----- Data for this exercise -----
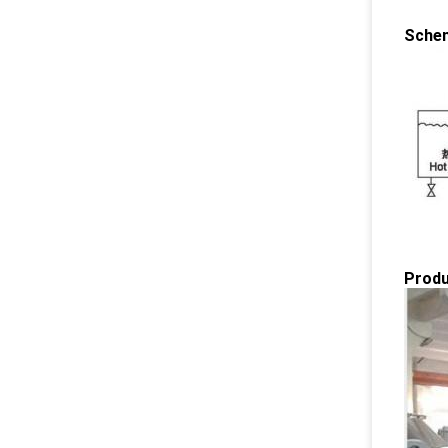
Schem
Prod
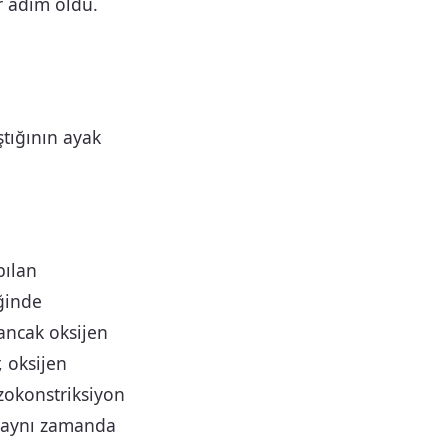
r adım oldu.
tığının ayak
pılan
iğinde
ancak oksijen
, oksijen
zokonstriksiyon
ı aynı zamanda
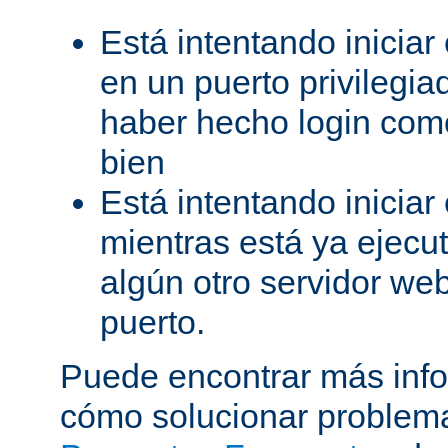
Está intentando iniciar
en un puerto privilegiad
haber hecho login como
bien
Está intentando iniciar
mientras está ya ejec
algún otro servidor we
puerto.
Puede encontrar más inf
cómo solucionar problema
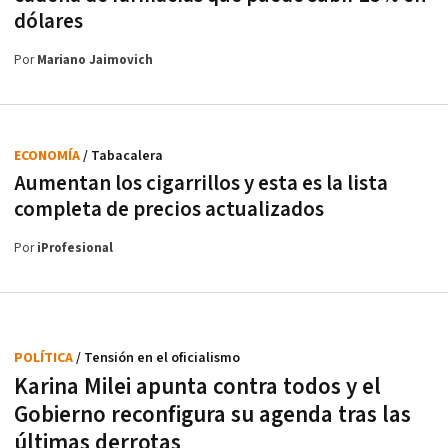
dólares
Por
Mariano Jaimovich
ECONOMÍA
/ Tabacalera
Aumentan los cigarrillos y esta es la lista
completa de precios actualizados
Por
iProfesional
POLÍTICA
/ Tensión en el oficialismo
Karina Milei apunta contra todos y el
Gobierno reconfigura su agenda tras las
últimas derrotas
-----
- _Your assignment_
Only the lines from the start of the material through the line containing "Aumentan los cigarrillos y esta es la lista" should be transcribed. Pictures stay out.

- _Output of the task_
Schem
Prod
r adım oldu.
tığının ayak
pılan
iğinde
ancak oksijen
, oksijen
zokonstriksiyon
ı aynı zamanda
Está intentando iniciar
en un puerto privilegiad
haber hecho login como
bien
Está intentando iniciar
mientras está ya ejec
algún otro servidor we
puerto.
Puede encontrar más inf
cómo solucionar problema
dólares
Por
Mariano Jaimovich
ECONOMÍA
/ Tabacalera
Aumentan los cigarrillos y esta es la lista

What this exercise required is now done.